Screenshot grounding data
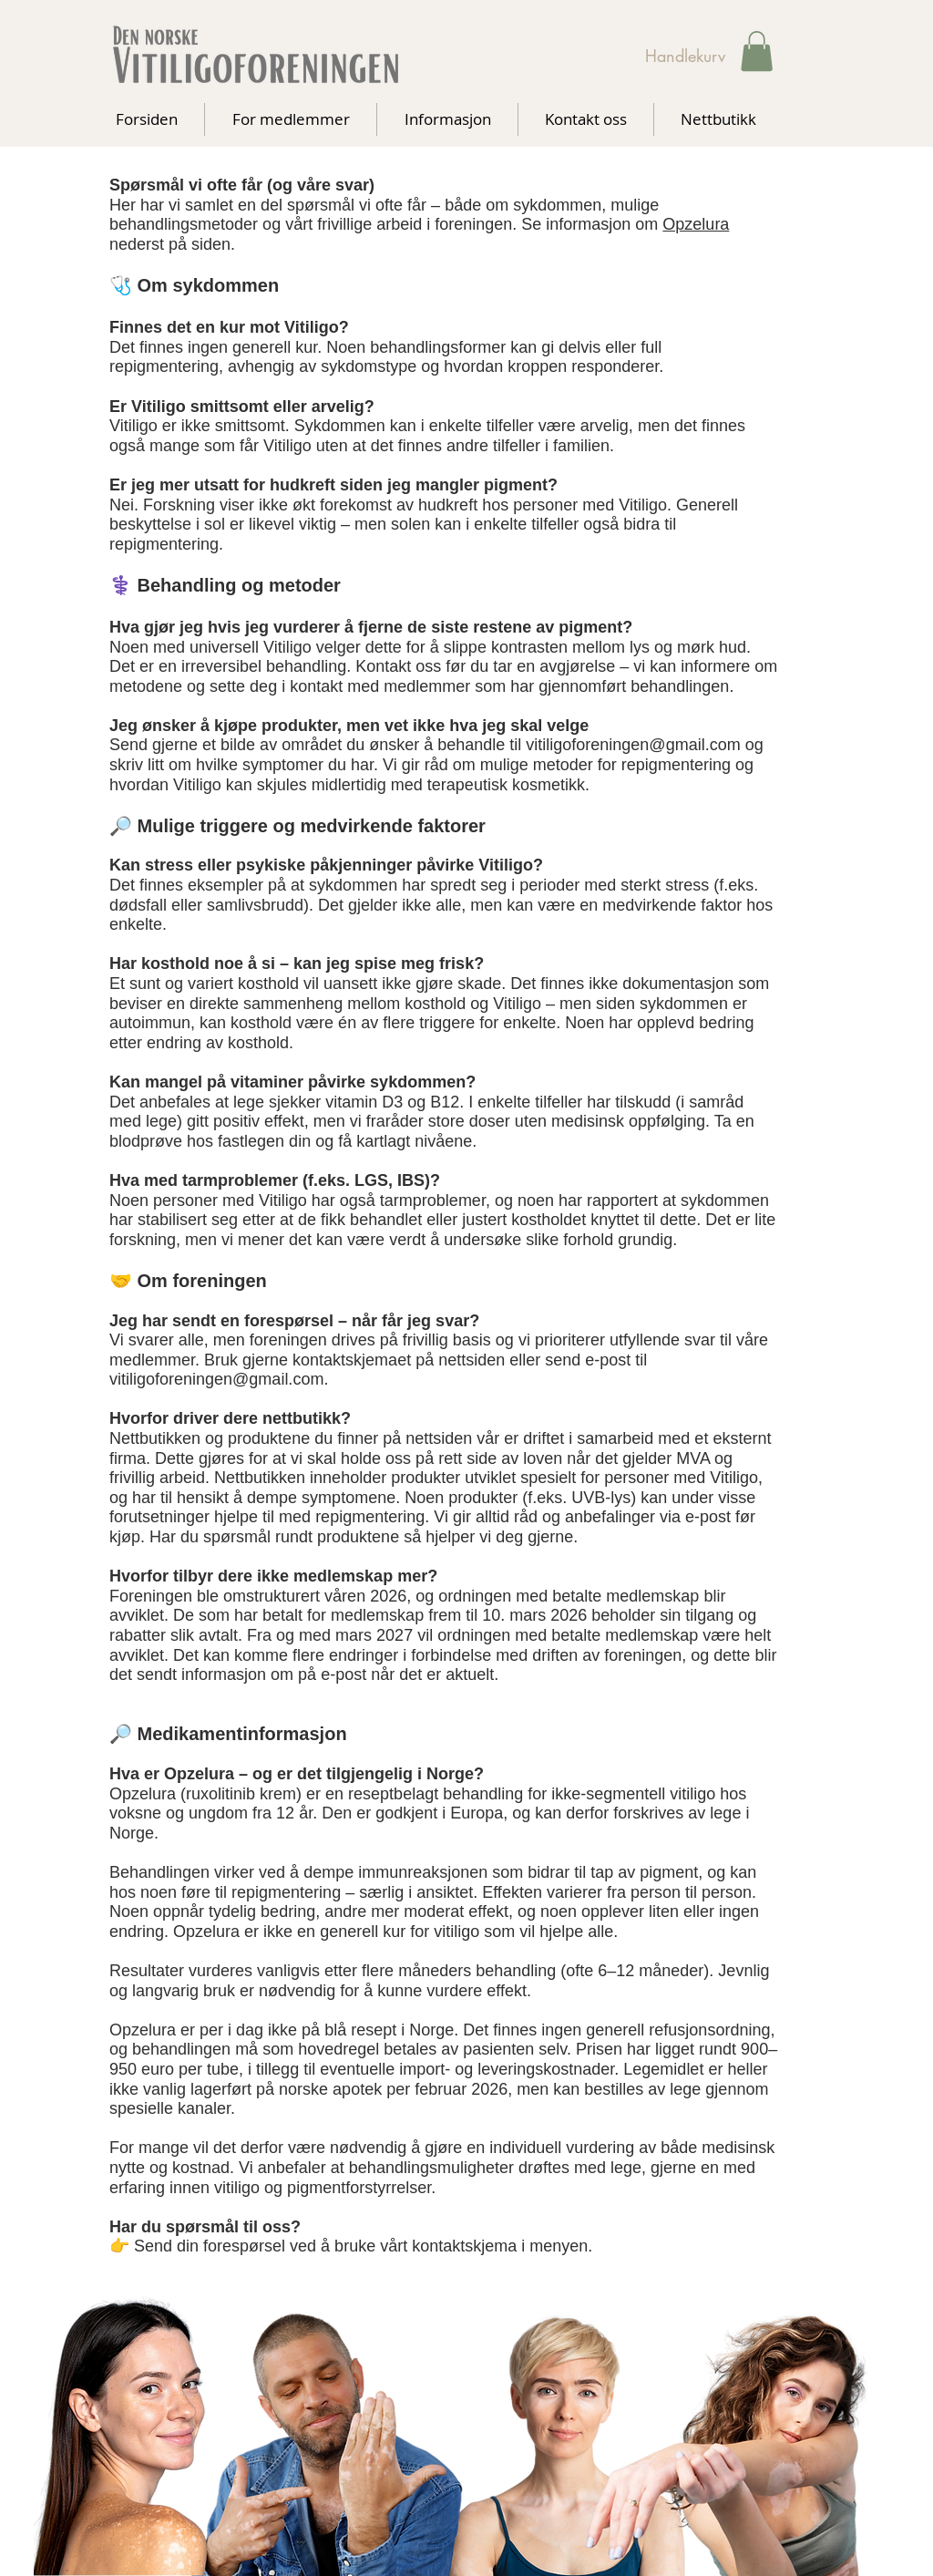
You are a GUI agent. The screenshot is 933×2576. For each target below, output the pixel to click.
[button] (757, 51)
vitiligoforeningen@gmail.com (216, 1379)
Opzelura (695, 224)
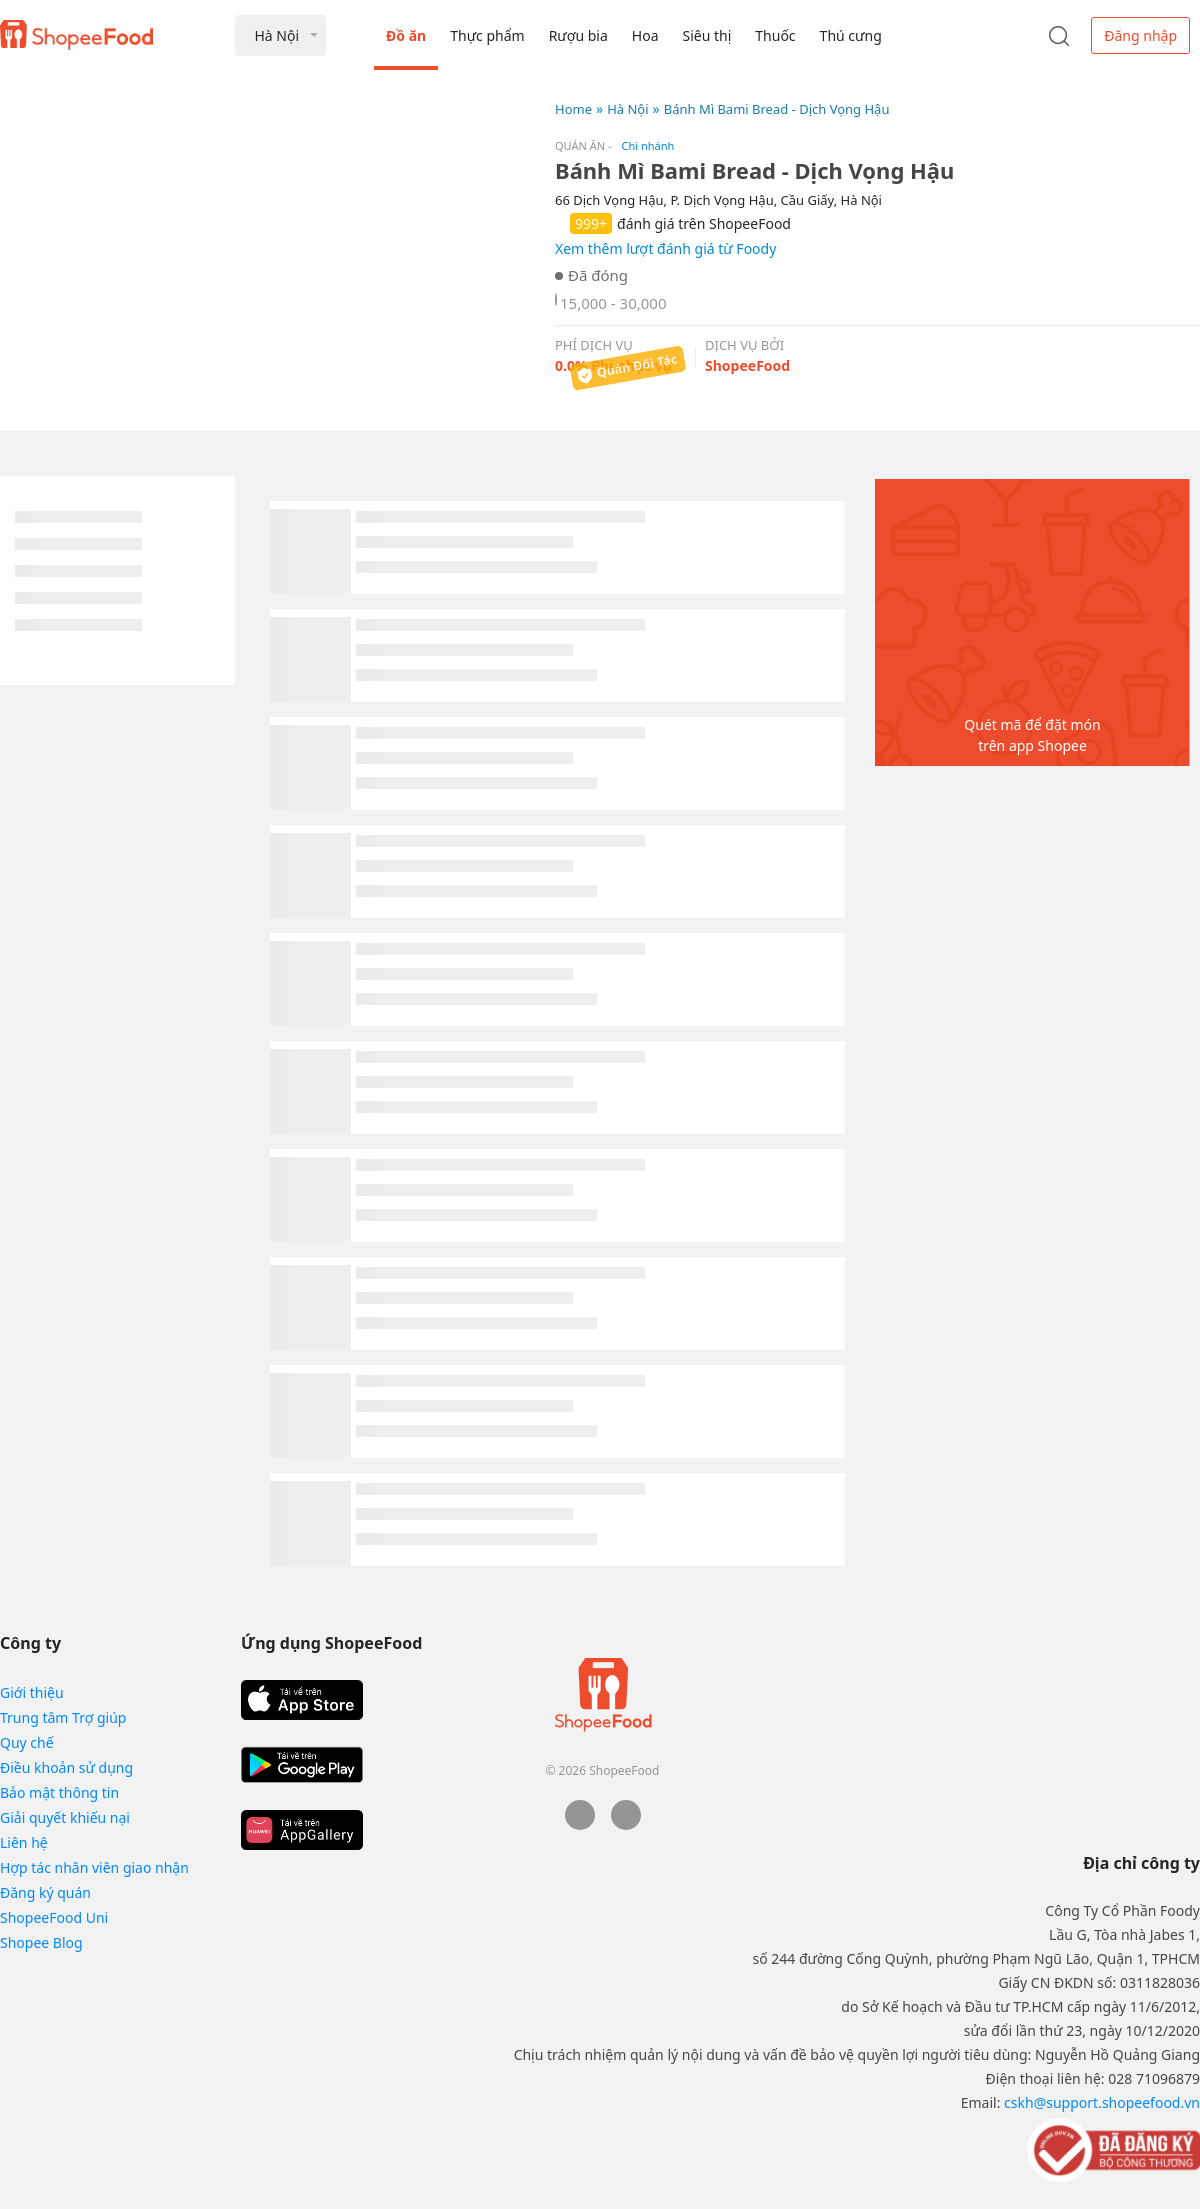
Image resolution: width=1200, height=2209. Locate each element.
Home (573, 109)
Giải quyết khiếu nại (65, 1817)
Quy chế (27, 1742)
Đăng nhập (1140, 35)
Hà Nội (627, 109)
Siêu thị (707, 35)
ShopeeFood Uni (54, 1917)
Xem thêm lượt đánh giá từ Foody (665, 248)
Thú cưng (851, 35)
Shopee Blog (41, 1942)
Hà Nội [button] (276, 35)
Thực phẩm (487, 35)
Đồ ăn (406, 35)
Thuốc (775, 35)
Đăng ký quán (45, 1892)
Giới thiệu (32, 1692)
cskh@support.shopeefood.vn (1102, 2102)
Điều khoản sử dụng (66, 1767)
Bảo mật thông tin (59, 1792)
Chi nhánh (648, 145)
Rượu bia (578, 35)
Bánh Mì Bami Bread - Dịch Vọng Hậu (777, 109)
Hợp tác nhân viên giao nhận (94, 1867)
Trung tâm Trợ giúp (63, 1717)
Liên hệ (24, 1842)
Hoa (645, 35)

- _WHAT THE EXERCISE ASKS_
What is the number of lines in the records above that include the word "each"? Reply with that number and nothing more.

- _SOLUTION_
2